Oranges remain the fruit most readily associated with this vitamin – despite the fact that several foods supersede them in the vitamin stakes, including Australia’s Kakadu plum, Terminalia ferdinandiana, which boast levels a hundred times higher.

Windows of perception

On that spring night, with the fire feeding all these stories, we people and our dogs settle, quieter, as the big moon rises, its warm orange obscuring so many of the night sky’s other points of light.

It’s still possible to find rich orange out there: one of the most recent pictures from the James Webb Space Telescope shows two actively forming stars, Herbig-Haro 46/47, as a brilliant orange flash amongst the busyness of reds, pinks, blues and the great black blanket of space. These binary stars lie “close by”, as NASA describes it, 1,470 light-years away in the Vela Constellation. They will continue to form for millions of years.

But are these stars’ “rambunctious antics” really orange? James Webb is an infrared observatory – all of the light it detects is beyond light the human eye can see. And so colours are assigned to the different wavelengths when the images are processed. Astrophotographers, researchers and imaging specialists stretch, scale and clean up the data files and apply colour chromatically: blue for the shortest wavelengths; green for the mid-range; red for the longest, with the potential addition of “purple, teal, and orange” if the final image is made up of more than three files of information.

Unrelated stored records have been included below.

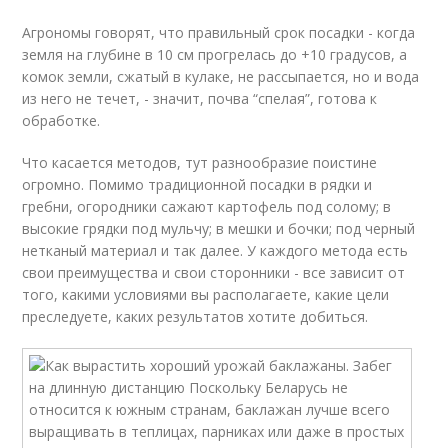
Агрономы говорят, что правильный срок посадки - когда
земля на глубине в 10 см прогрелась до +10 градусов, а
комок земли, сжатый в кулаке, не рассыпается, но и вода
из него не течет, - значит, почва “спелая”, готова к
обработке.
Что касается методов, тут разнообразие поистине
огромно. Помимо традиционной посадки в рядки и
гребни, огородники сажают картофель под солому; в
высокие грядки под мульчу; в мешки и бочки; под черный
нетканый материал и так далее. У каждого метода есть
свои преимущества и свои сторонники - все зависит от
того, какими условиями вы располагаете, какие цели
преследуете, каких результатов хотите добиться.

We’re colouring the universe, tinting it to create awe-inspiring pictures. But we’re also using colours to allow our narrow sight to perceive the complexity of the universe, transforming information into brilliant revelation. This palette changes how we understand a mass of mass and energy; it lets us see the universe – literally – in a different light.

The warmest orange, changing what we see and how we see it, as we recognise its glow.